Folgen für später? Die Forschung, aber auch die umfangreiche Beobachtung von Kleinkindern allein sagt und zeigt, daß sich im schlechteren Fall eine unsichere Bindung einstellt, welche für sich genommen kein pathologisches Phänomen ist, aber eindeutig einen Risikofaktor darstellt. Kommen zusätzliche Risikofaktoren dazu, kann es schnell eng werden für die ungestörte psychosoziale Entwicklung. Demzufolge braucht eine -sagen wir- einigermaßen gelungene, frühe Fremdbetreuung für sich allein noch keinen nennenswerten Schaden in der Entwicklung anrichten. Aber die weitere Entwicklung erfordert ein höheres Augenmerk. Z.B. müssen aggressiv unterstützte Loslösungerscheinungen, die wahrscheinlich häufiger sein werden, toleranter hingenommen werden und mit strafferen Regeln kombiniert sein. Oder es sollte später die Selbstattributierung (s. mein Text), also alles das, was ein Kleinkind gut an sich erlebt, gefördert und unterstützt werden, usw.

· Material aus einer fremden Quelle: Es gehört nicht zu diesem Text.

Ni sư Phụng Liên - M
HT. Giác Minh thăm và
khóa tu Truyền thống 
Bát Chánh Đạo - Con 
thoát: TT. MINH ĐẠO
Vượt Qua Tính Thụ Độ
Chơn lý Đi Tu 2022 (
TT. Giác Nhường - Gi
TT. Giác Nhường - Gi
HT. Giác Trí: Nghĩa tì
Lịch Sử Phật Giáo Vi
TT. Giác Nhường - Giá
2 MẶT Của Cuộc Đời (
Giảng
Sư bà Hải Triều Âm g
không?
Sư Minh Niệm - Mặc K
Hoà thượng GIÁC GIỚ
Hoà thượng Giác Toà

Die möglichen Gefahren für mißlungen früh betreute Kleinkinder liegen ganz generell v.a. in aggressiv-oppositionellen Verhaltensweisen, schlechter Aufmerksamkeitspanne, hyperkinetischen Erscheinungen und antisozialem Verhalten. Ich hoffe, mit dieser sehr verkürzten Darstellung konnte ich Ihnen etwas helfen. Viele Grüße
von
Dr. med. Rüdiger Posth
am 03.03.2004
Antwort auf:
Fremdbetreuung
Hallo FraMue,
helfen kann ich Dir nicht, aber an der Antwort bin ich auch sehr interessiert.
Ich bin in einer aehnlichen Situation, und jeden Tag unendlich niedergeschlagen deswegen. Ich habe meine Suesse schon mit 3 Monaten zu einer Tagesmutter geben muessen und habe jeden Tag Bedenken, wie das Ihre Entwicklung beeinflussen wird. Es GING einfach nicht anders.
Alleine bist Du nicht mit Deinen Sorgen.